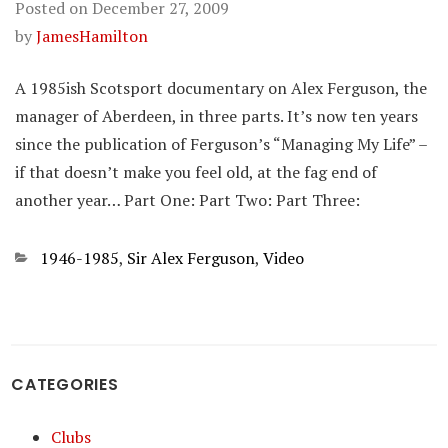
Posted on
December 27, 2009
by
JamesHamilton
A 1985ish Scotsport documentary on Alex Ferguson, the
manager of Aberdeen, in three parts. It’s now ten years
since the publication of Ferguson’s “Managing My Life” –
if that doesn’t make you feel old, at the fag end of
another year… Part One: Part Two: Part Three:
Categories
1946-1985
,
Sir Alex Ferguson
,
Video
CATEGORIES
Clubs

▸ **TASK OBJECTIVE**:
An exact copy of all the lines above is required, with the pictures removed.

▸ **RESPONSE TO THE EXERCISE**:
Posted on
December 27, 2009
by
JamesHamilton
A 1985ish Scotsport documentary on Alex Ferguson, the
manager of Aberdeen, in three parts. It’s now ten years
since the publication of Ferguson’s “Managing My Life” –
if that doesn’t make you feel old, at the fag end of
another year… Part One: Part Two: Part Three:
Categories
1946-1985
,
Sir Alex Ferguson
,
Video
CATEGORIES
Clubs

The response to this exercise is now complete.